Yes, I'll just remind you that the original catalogers, they all been to this world where the original multichannel marketers, they were primarily in catalogs, but when dot.com came along, they discovered that print really drove a lot of their traffic as they tried to experiment with pulling back on print, and so we've had significant e-commerce companies that were engaged with rediscover print and it's interesting because when they do they they're amazed at the responsiveness especially at a time where the digital space is very crowded and going through lots of change where their responsiveness has actually gone down. And so, you're seeing it with a lot of the direct-to-consumer guides with some significant e-commerce companies are rediscovering it -- and rediscovering it quickly. And from a 3.0 standpoint, they don't necessarily come with a legacy knowledge base of how to execute on it. And so, that's where they really rely on the services we have that we built on 3.0, whether it's onsite dealing with content creation as well as the execution that, and then also learning how to take the data they have from online and using print to personalized, which for many of them is a whole new experience in the legacy channel. So, it's an interesting thing that's going on and I think we'll continue to see that segment grow.

Operator

Operator

[Operator Instructions]. Ladies and gentlemen, at this time I'm showing additional questions.
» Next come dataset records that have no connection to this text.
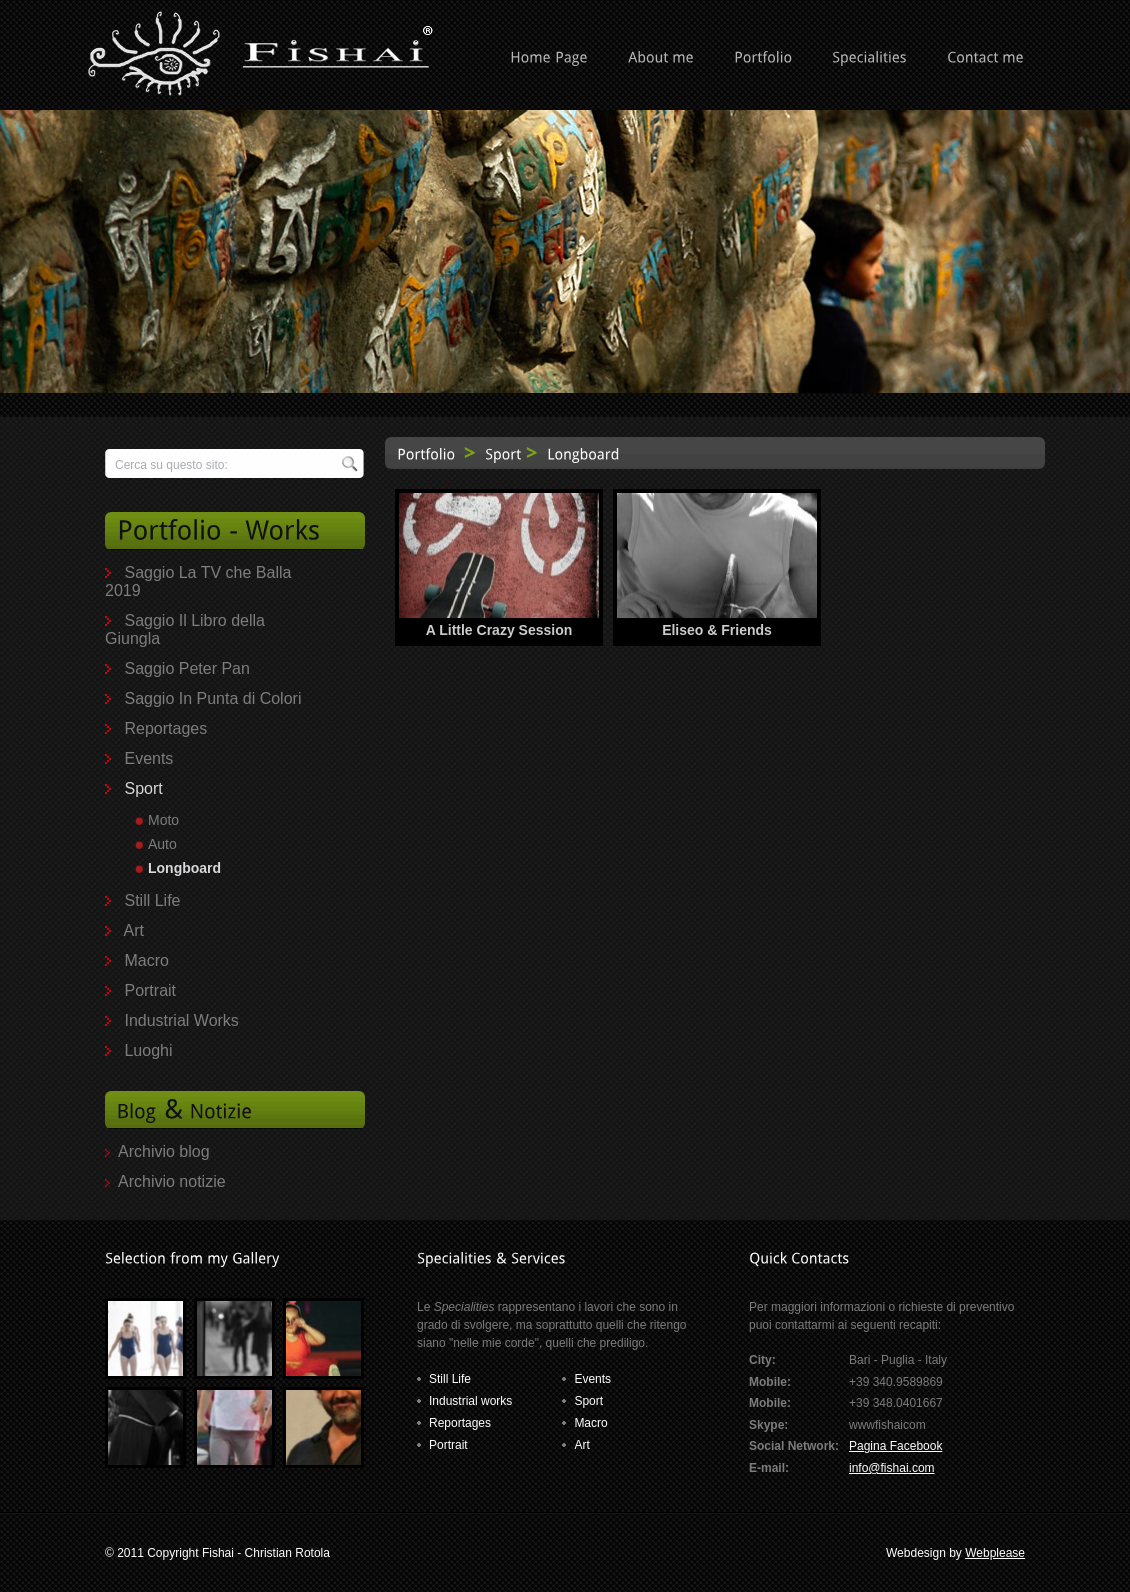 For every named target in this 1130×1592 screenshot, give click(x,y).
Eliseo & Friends (717, 630)
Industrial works (470, 1401)
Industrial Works (181, 1020)
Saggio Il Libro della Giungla (185, 629)
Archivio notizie (172, 1181)
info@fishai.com (892, 1468)
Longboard (184, 868)
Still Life (152, 900)
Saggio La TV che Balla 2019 (198, 581)
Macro (146, 960)
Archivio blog (164, 1151)
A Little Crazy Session (499, 630)
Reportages (165, 728)
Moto (163, 820)
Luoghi (148, 1050)
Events (148, 758)
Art (134, 930)
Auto (162, 844)
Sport (143, 788)
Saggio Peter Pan (186, 668)
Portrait (150, 990)
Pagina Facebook (895, 1446)
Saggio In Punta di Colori (212, 698)
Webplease (995, 1553) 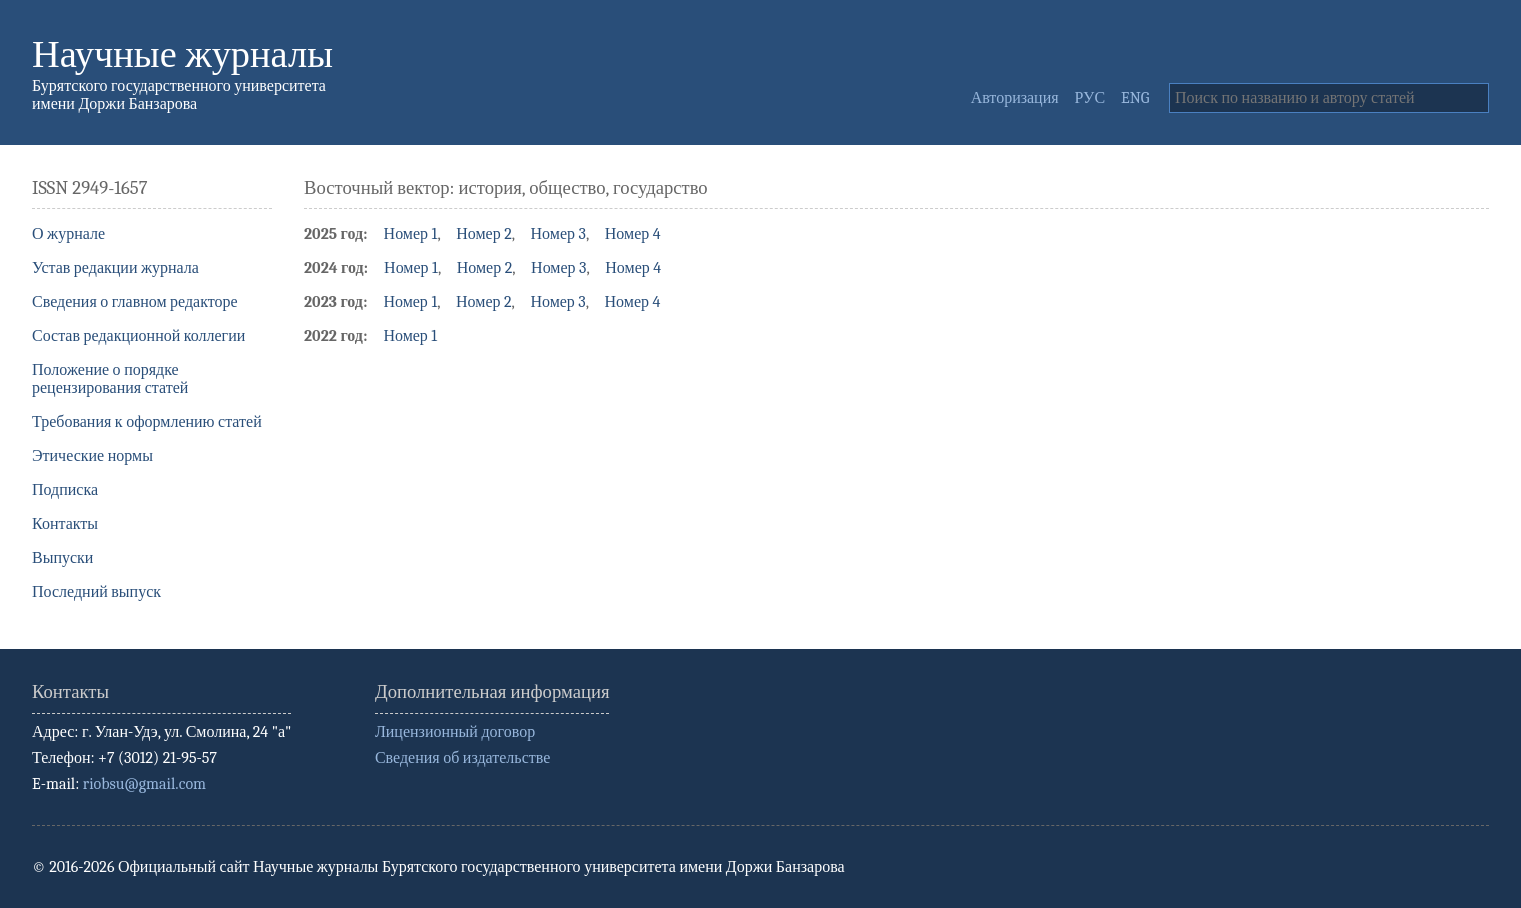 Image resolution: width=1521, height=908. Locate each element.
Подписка (65, 490)
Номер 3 (558, 234)
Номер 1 (411, 234)
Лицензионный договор (455, 732)
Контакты (65, 524)
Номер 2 (484, 234)
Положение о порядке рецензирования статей (110, 379)
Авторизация (1015, 98)
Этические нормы (92, 456)
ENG (1135, 98)
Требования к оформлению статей (147, 422)
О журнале (68, 234)
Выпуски (62, 558)
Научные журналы (182, 54)
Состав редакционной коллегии (138, 336)
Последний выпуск (96, 592)
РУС (1090, 98)
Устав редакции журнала (115, 268)
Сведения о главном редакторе (135, 302)
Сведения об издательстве (462, 758)
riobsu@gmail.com (144, 784)
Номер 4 (633, 234) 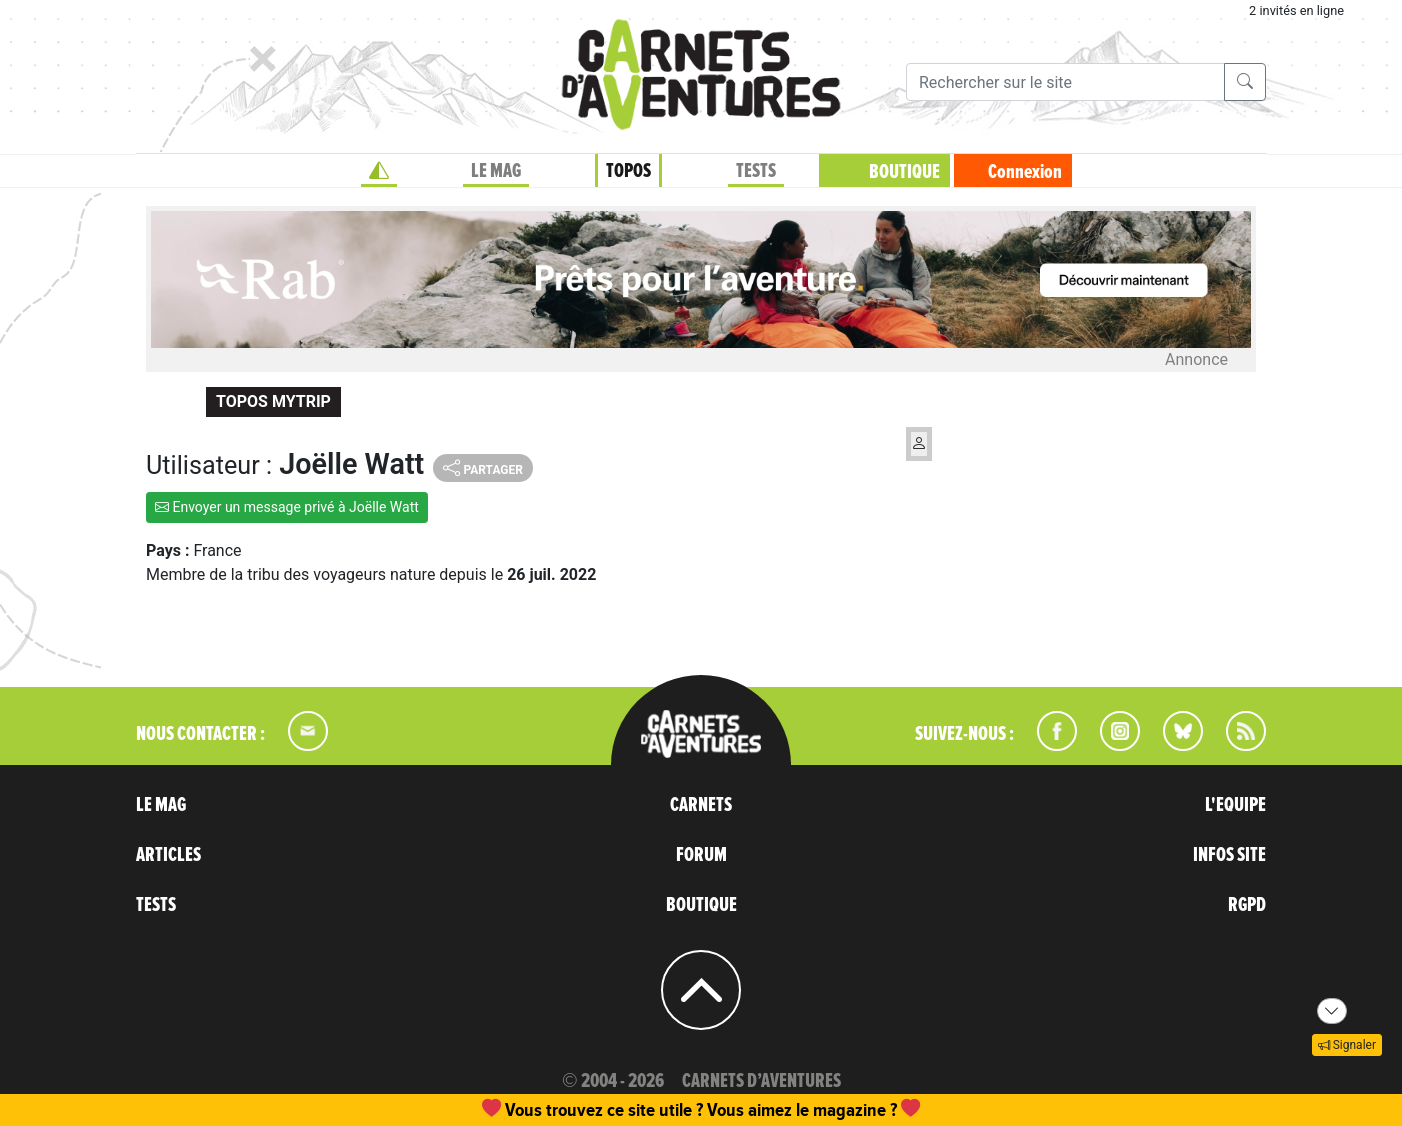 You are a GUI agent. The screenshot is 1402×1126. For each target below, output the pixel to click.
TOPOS (628, 171)
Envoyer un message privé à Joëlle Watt (287, 507)
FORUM (701, 855)
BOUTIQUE (904, 172)
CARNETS (701, 805)
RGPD (1247, 905)
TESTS (756, 171)
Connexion (1025, 172)
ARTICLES (168, 855)
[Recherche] (1065, 82)
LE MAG (496, 171)
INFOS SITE (1229, 855)
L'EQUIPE (1235, 805) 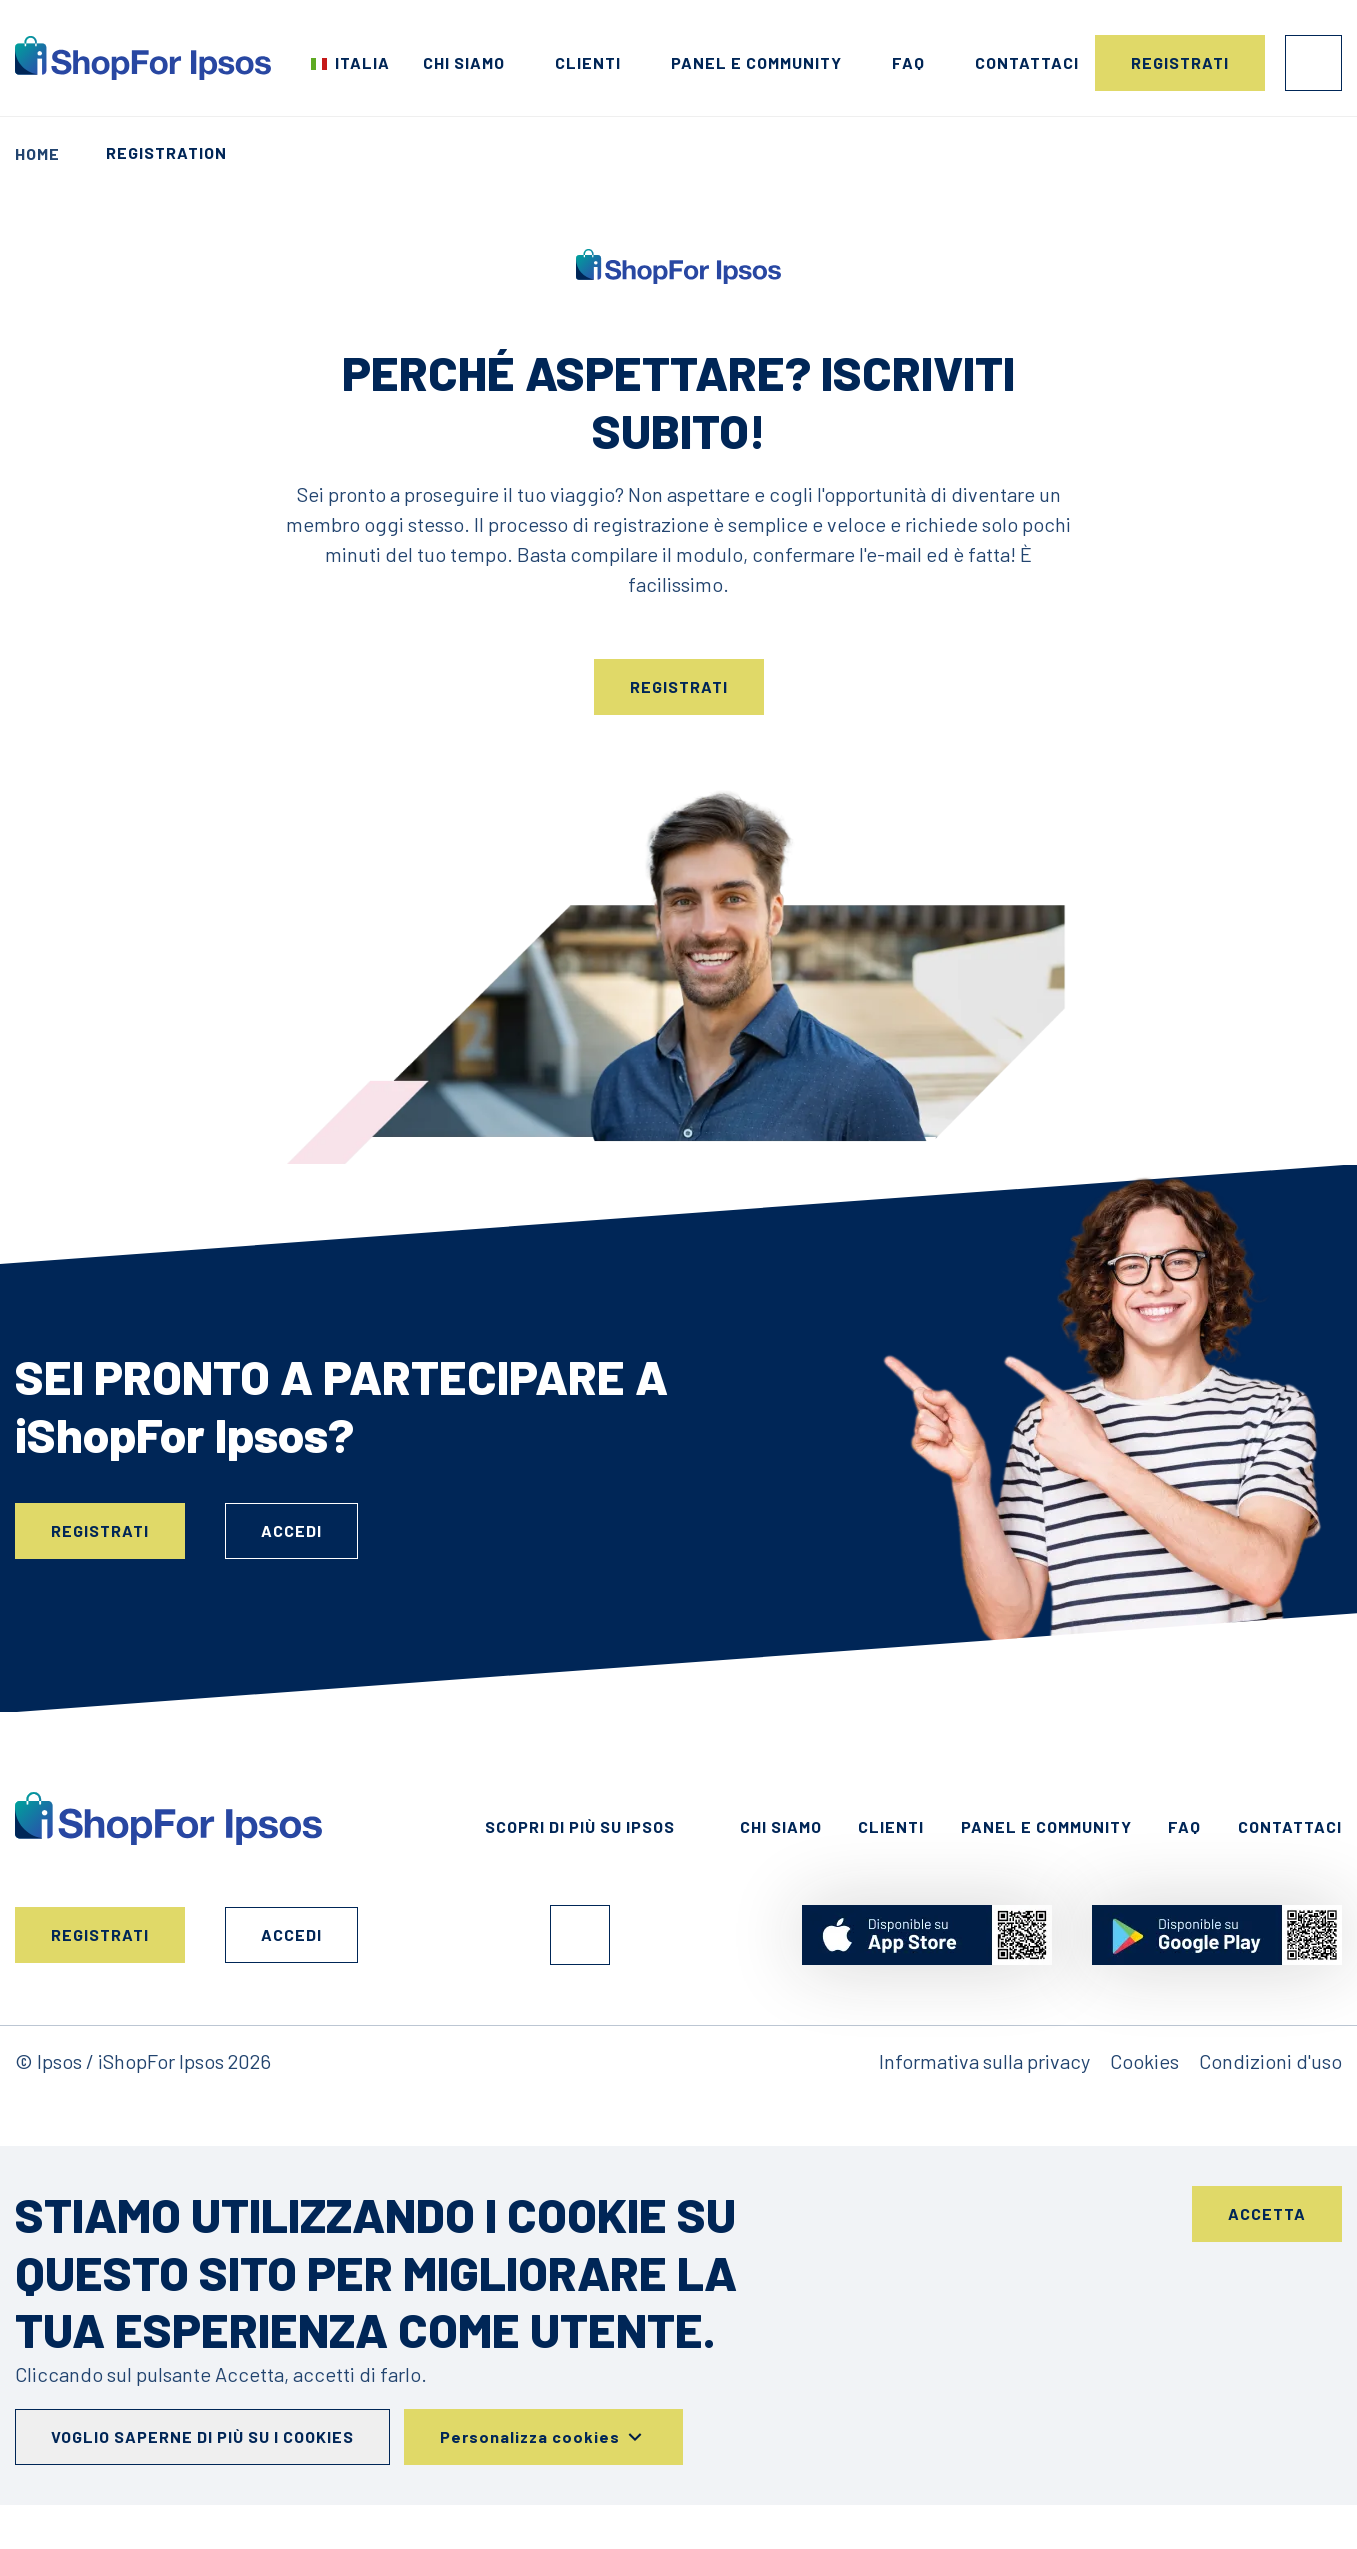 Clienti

I'd like to turn the call over to management for any closing remarks.

Dave Honan

Analyst

Thank you, and thank you everyone for joining today's call. I just want to close by thanking again and recognizing our employees for their hard work and sacrifices during this incredibly disruptive time. You really have my sincere appreciation for the work you do each and every day to create a better way for our clients and ourselves. In short, you are amazing and thank you for all you do. Have a good day, everybody.

Operator

Operator

Ladies and gentlemen, with that, we will conclude today's conference call. We thank you for joining today's presentation. You may now disconnect your lines.